Re: [Qemu-block] question:about introduce a new feature named “I/O hang”

2019-07-08 Thread Maxim Levitsky
On Fri, 2019-07-05 at 09:50 +0200, Kevin Wolf wrote:
> Am 04.07.2019 um 17:16 hat wangjie (P) geschrieben:
> > Hi, everybody:
> > 
> > I developed a feature named "I/O hang",my intention is to solve the problem
> > like that:
> > If the backend storage media of VM disk is far-end storage like IPSAN or
> > FCSAN, storage net link will always disconnection and
> > make I/O requests return EIO to Guest, and the status of filesystem in Guest
> > will be read-only, even the link recovered
> > after a while, the status of filesystem in Guest will not recover.
> 
> The standard solution for this is configuring the guest device with
> werror=stop,rerror=stop so that the error is not delivered to the guest,
> but the VM is stopped. When you run 'cont', the request is then retried.
> 
> > So I developed a feature named "I/O hang" to solve this problem, the
> > solution like that:
> > when some I/O requests return EIO in backend, "I/O hang" will catch the
> > requests in qemu block layer and
> > insert the requests to a rehandle queue but not return EIO to Guest, the I/O
> > requests in Guest will hang but it does not lead
> > Guest filesystem to be read-only, then "I/O hang" will loop to rehandle the
> > requests for a period time(ex. 5 second) until the requests
> > not return EIO(when backend storage link recovered).
> 
> Letting requests hang without stopping the VM risks the guest running
> into timeouts and deciding that its disk is broken.
I came to say exactly this.
While developing the nvme-mdev I also had this problem and due to assumptions 
built in the block layer,
you can't just let the guest wait forever for a request.

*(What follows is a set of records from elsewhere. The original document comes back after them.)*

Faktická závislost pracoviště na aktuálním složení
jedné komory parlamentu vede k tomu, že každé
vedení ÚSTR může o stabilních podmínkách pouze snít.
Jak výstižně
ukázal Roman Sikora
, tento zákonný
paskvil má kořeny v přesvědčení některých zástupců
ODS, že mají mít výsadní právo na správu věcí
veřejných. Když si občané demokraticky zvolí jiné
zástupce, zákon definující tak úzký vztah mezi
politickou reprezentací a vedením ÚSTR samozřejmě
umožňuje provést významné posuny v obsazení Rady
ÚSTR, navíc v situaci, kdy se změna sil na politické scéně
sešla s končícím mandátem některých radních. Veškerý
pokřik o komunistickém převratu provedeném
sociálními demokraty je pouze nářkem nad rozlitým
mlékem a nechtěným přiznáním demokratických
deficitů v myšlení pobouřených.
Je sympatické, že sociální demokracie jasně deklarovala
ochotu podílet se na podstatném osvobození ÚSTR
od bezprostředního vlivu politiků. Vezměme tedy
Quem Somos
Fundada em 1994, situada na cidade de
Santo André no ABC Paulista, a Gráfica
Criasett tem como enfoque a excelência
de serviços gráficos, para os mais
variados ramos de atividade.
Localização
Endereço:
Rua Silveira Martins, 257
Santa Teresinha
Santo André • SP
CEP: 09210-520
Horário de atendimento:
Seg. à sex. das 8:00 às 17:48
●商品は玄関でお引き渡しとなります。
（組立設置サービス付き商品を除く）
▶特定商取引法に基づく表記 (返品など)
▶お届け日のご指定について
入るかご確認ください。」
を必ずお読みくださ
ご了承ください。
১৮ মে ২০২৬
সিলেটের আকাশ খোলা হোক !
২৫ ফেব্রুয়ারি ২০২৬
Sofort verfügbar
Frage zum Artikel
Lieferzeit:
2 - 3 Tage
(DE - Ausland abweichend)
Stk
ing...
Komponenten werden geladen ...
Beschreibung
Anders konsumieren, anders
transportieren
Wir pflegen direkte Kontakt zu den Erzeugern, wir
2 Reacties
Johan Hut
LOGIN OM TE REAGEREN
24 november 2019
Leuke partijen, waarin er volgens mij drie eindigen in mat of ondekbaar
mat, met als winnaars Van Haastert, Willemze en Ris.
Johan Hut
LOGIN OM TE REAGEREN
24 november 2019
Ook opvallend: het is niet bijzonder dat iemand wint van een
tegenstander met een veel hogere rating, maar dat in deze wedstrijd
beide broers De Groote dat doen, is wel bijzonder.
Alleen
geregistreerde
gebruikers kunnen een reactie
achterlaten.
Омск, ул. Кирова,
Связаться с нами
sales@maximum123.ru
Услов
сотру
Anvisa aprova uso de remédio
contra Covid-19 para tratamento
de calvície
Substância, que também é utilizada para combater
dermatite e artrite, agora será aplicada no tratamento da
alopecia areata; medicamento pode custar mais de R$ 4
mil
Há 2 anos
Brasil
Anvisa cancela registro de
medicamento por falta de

Note that Linux's nvme driver does know how to retry failed requests, including 
these that timed out if that helps in any way.

Best regards,
Maxim Levitsky


> 
> As you say your "hang" and retry logic sits in the block layer, what do
> you do when you encounter a bdrv_drain() request?
> 
> > In addition to the function as above, "I/O hang" also can sent event to
> > libvirt after backend storage status changed.
> > 
> > configure methods:
> > 1. "I/O hang" ability can be configured for each disk as a disk attribute.
> > 2. "I/O hang" timeout value also can be configured for each disk, when
> > storage link not recover in timeout value,
> >"I/O hang" will disable rehandle I/O requests and return EIO to Guest.
> > 
> > Are you interested in the feature?  I intend to push this feature to qemu
> > org, what's your opinion?
> 
> Were you aware of werror/rerror? Before we add another mechanism, we
> need to be sure how the features compare, that the new mechanism
> provides a significant advantage and that we keep code duplication as
> low as possible.
> 
> Kevin
> 





Re: [Qemu-block] question:about introduce a new feature named “I/O hang”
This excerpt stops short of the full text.